Fund Management

FT.com: Equity Investors Show Willing to Come to the "Dark Side"

Gillian Tett Financial Times 9 February 2007

FT.com: Equity Investors Show Willing to Come to the

Occasionally we journalists are given a present on a plate. The emergence of dark liquidity pools is one such moment. Until recently, the...

Occasionally we journalists are given a present on a plate. The emergence of dark liquidity pools is one such moment.

Until recently, the topic of trading equities away from an exchange - say, on a private bank network - seemed rather technical and dull. But then some bright spark devised the tag "dark liquidity pools" to describe this activity.

So now, we can bin headlines about the future of "electronic communication networks"; instead the hot topic is: "will dark liquidity pools engulf the London Stock Exchange?" Trading technology has never seemed so cool - or akin to an episode of Star Wars.

Perhaps this is just as well. For what is emerging in these alternative share-trading venues does deserve much wider attention from investors, especially, but not exclusively, in Europe.

Next week, ITG, an American company, will open a platform in London that allows investors to continuously match equity orders of any size without needing to trade on an exchange. The key draw of this, ITG says, is that investors who like to stay in the shadows - such as hedge funds - can trade cheaper, and without disturbing the share price. Thus far, this news has not left the LSE quaking; after all ITG is not a household name. But the system purports to be Europe's first fully-fledged "crossing network", and it is a fair bet it will soon have rivals.

The introduction of MiFid later this year will make it much easier for investors to trade shares away from a stock exchange. Indeed, European investors, particularly in London, are already starting to trade using investment banks' internal books. And seven investment banks are now threatening to launch a trading network to rival the LSE, known by the cheery tag of "Project Turquoise".

So what does this mean for the established exchanges?

Right now, the LSE insists it can rebuff this new threat. And in some respects, it may be right. After all, whenever investment banks have launched rival trading networks before in Europe, these have essentially failed. Plus, it still remains unclear whether platforms such as Project Turquoise will outgun the LSE in terms of technology.

Nevertheless, this time round, the regulatory climate is very different and the fact that the US has already seen an explosion of dark liquidity pools since it changed its regulations a couple of years ago, is giving greater momentum to the move away from exchanges.

Just look at the fascinating BATs saga, described on the page opposite. Or note that TABB consultancy recently estimated that 10 per cent of US equity trading is already in dark liquidity pools - and will swell further, TABB says.

Moreover, what could provide a particularly pernicious challenge to platforms such as the LSE is an ongoing change in investor mentality. As NET2S, another consultancy, points out, the spectre of dark liquidity currently comes in three forms: alternative trading networks; order matching on an investment bank's book, and direct buyside-to-buyside deals.
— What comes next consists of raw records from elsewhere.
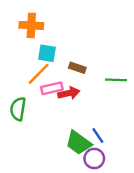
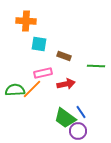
orange line: (39, 74) -> (32, 89), moved
red arrow: (69, 93) -> (66, 84), moved
green semicircle: (18, 109) -> (15, 90), turned 78

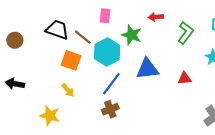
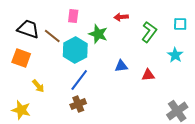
orange square: (71, 60) -> (21, 58), moved
blue triangle: (147, 69) -> (121, 66), moved, size x0.6

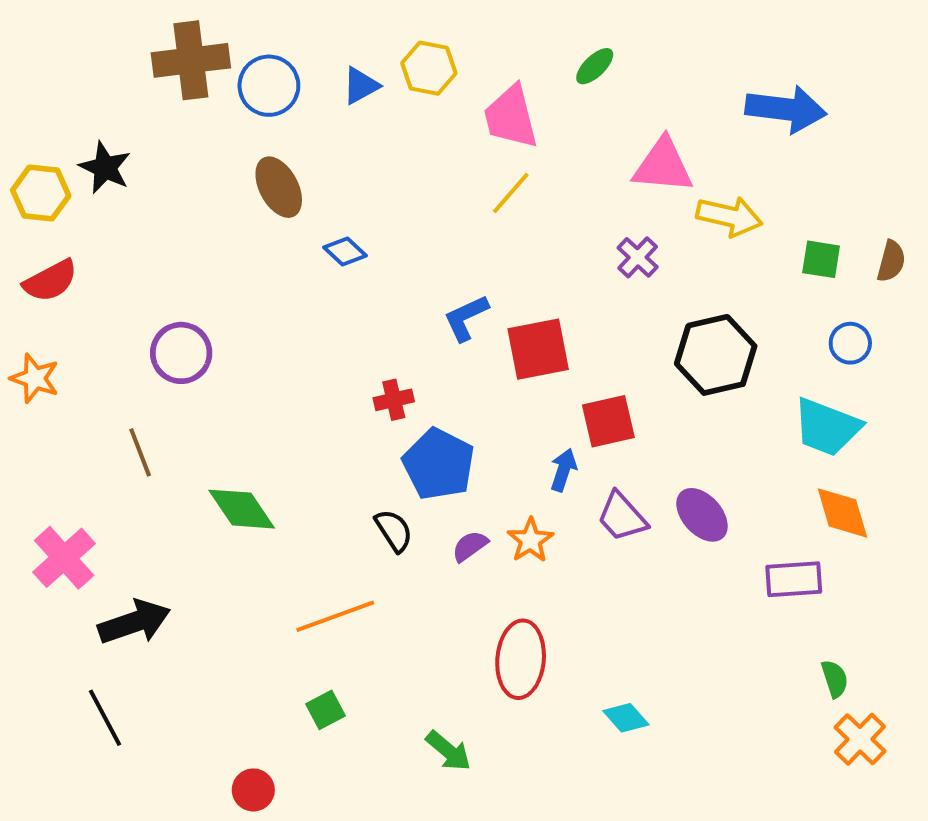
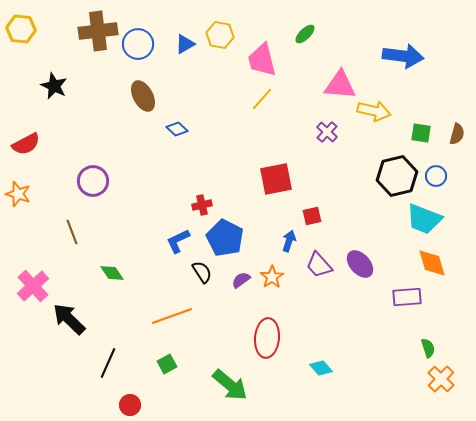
yellow hexagon: (41, 193) -> (21, 29), moved
blue L-shape: (466, 318) -> (178, 241), moved
black hexagon: (716, 355) -> (397, 176), moved
red square: (608, 421) -> (312, 216), size x0.7
green diamond: (242, 509) -> (112, 273), moved, size x0.7
black arrow: (134, 622) -> (69, 319), turned -117
black line: (105, 718) -> (108, 363), moved, turned 52
green arrow: (448, 751) -> (230, 385), size x1.5

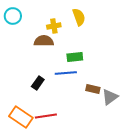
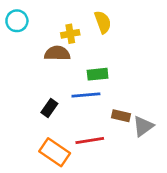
red line: (46, 116) -> (90, 141), moved
orange rectangle: (21, 117) -> (55, 152), moved

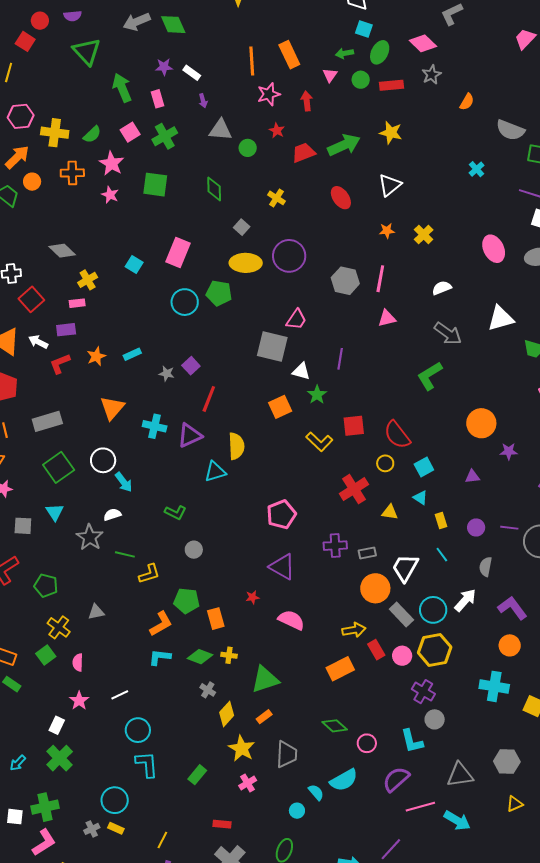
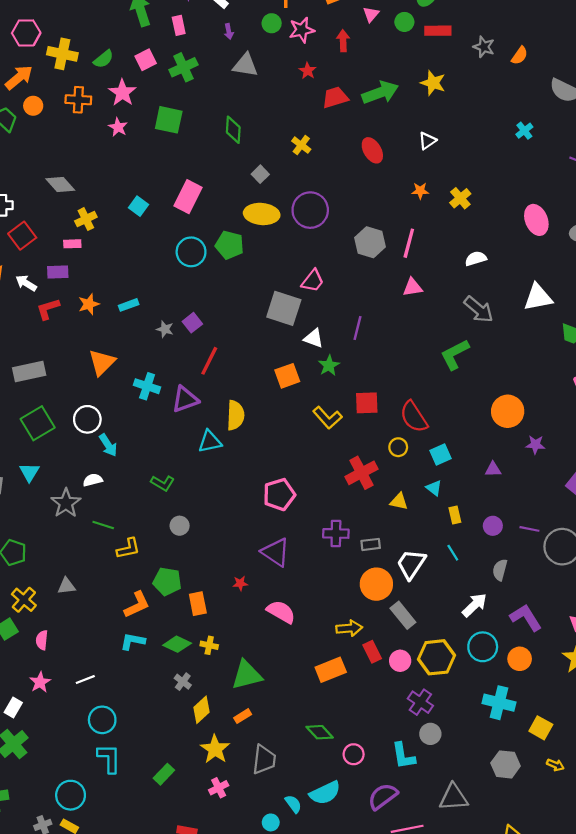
gray star: (432, 75) -> (484, 47), moved, turned -30
green circle: (248, 148) -> (272, 23), moved
white triangle: (390, 185) -> (427, 141), size x0.7
cyan circle: (433, 610) -> (483, 647), moved
gray hexagon: (507, 762) -> (506, 764), moved

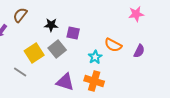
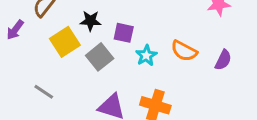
yellow square: (34, 53) -> (65, 42), moved
cyan star: (95, 57) -> (146, 55), moved

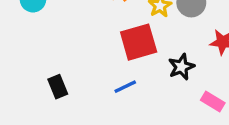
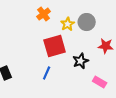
blue line: (125, 87) -> (47, 73), turned -40

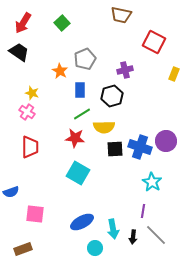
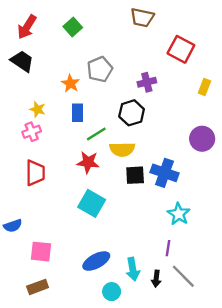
blue rectangle: (80, 90) -> (77, 113), moved
pink cross: (27, 112) -> (32, 132), turned 35
purple circle: (166, 141) -> (202, 139), moved
brown rectangle: (23, 249) -> (38, 287), moved

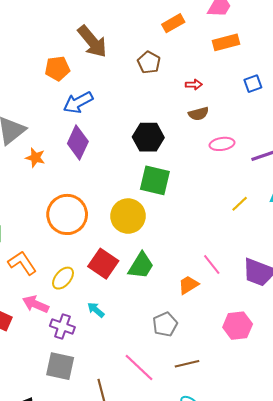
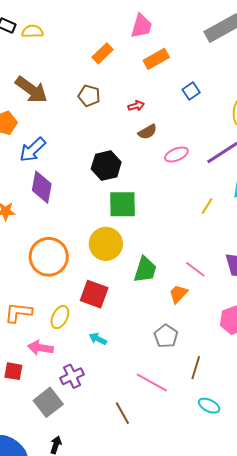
orange L-shape: (22, 263) -> (18, 313), turned -36
green trapezoid: (141, 266) -> (145, 270), moved
purple cross: (62, 326) -> (72, 376), moved, turned -30
brown line: (187, 364) -> (196, 368), turned -45
gray square: (60, 366) -> (48, 402), moved, turned -36

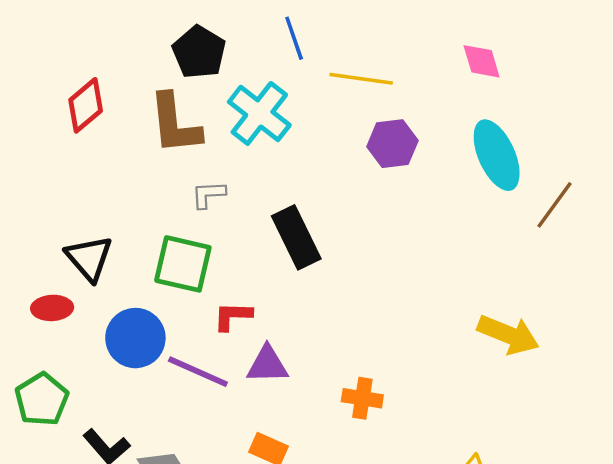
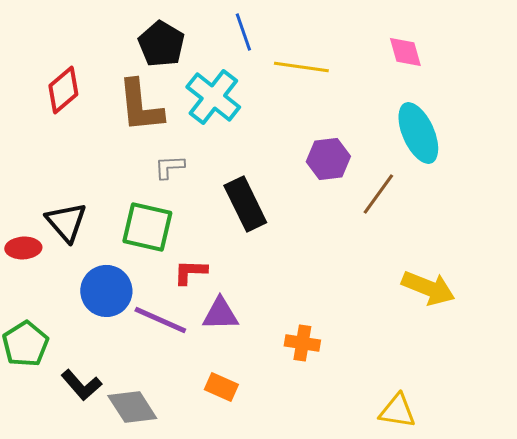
purple hexagon: (392, 144) -> (328, 159), moved
brown line: (554, 205) -> (378, 194), moved
red ellipse: (52, 308) -> (23, 248), moved

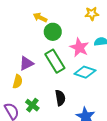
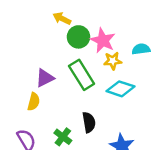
yellow star: (92, 14) -> (113, 61), moved
pink star: (79, 47) -> (103, 40), moved
green cross: (32, 105) -> (63, 137), moved

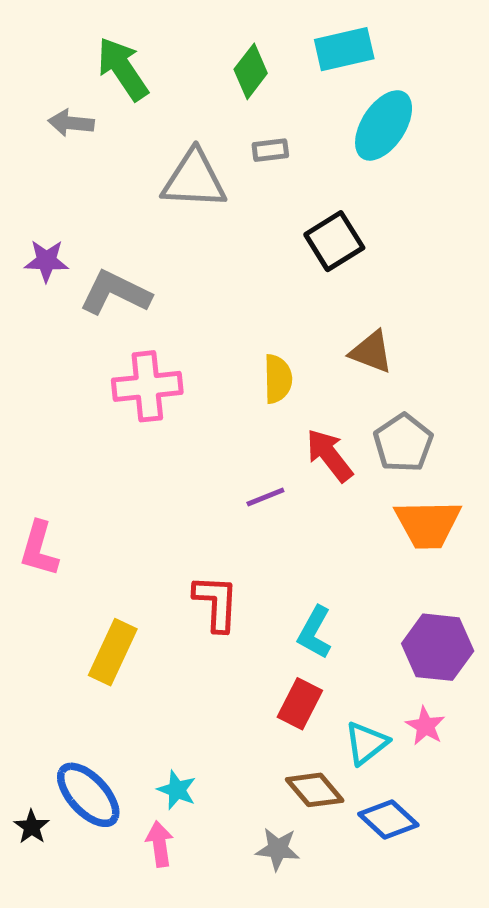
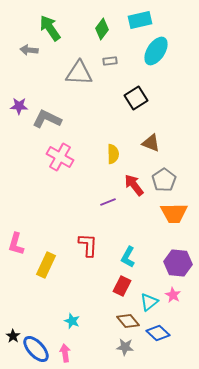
pink cross: (147, 386) -> (60, 157), turned 36
pink L-shape: (39, 549) -> (16, 244), moved
blue ellipse: (88, 795) -> (36, 349), moved
pink arrow: (160, 844) -> (65, 353), moved
gray star: (278, 849) -> (125, 347), moved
Right now, the first two activities grab most attention. But NET2S suspects the third category could be most important. For, increasingly, it is seeing deals where a hedge fund will place a small part of a share sale on an exchange (say 5 per cent), give some to investment banks to trade on their private networks - and then handle the rest (as much as 80 per cent), in private deals.
This, in a sense, is the darkest of the dark liquidity - and NET2S thinks it will explode. As a result, it guesses that in five years' time, around half of all equity trading will occur within dark liquidity pools; equity markets, in other words, are heading towards a major wave of fragmentation.

No doubt the LSE would vehemently reject this projection as mere advertising from consultants who want to earn advice fees. However, correct or not, there are two points to ponder. First, a shift in investor activity of this magnitude - or even part of that - certainly does not seem to be priced into the LSE's current share price (as Nasdaq keeps pointing out, seemingly in vain.)
Second, if buyside-to-buyside activity does swell, it is not just exchanges who could suffer; investment banks may feel the effects as well.

Dark liquidity, in other words, is now unleashing a fascinating fight which could redefine boundaries in the financial world, in Europe - and elsewhere. Moreover, this multi-dimensional battle is likely to have numerous instalments.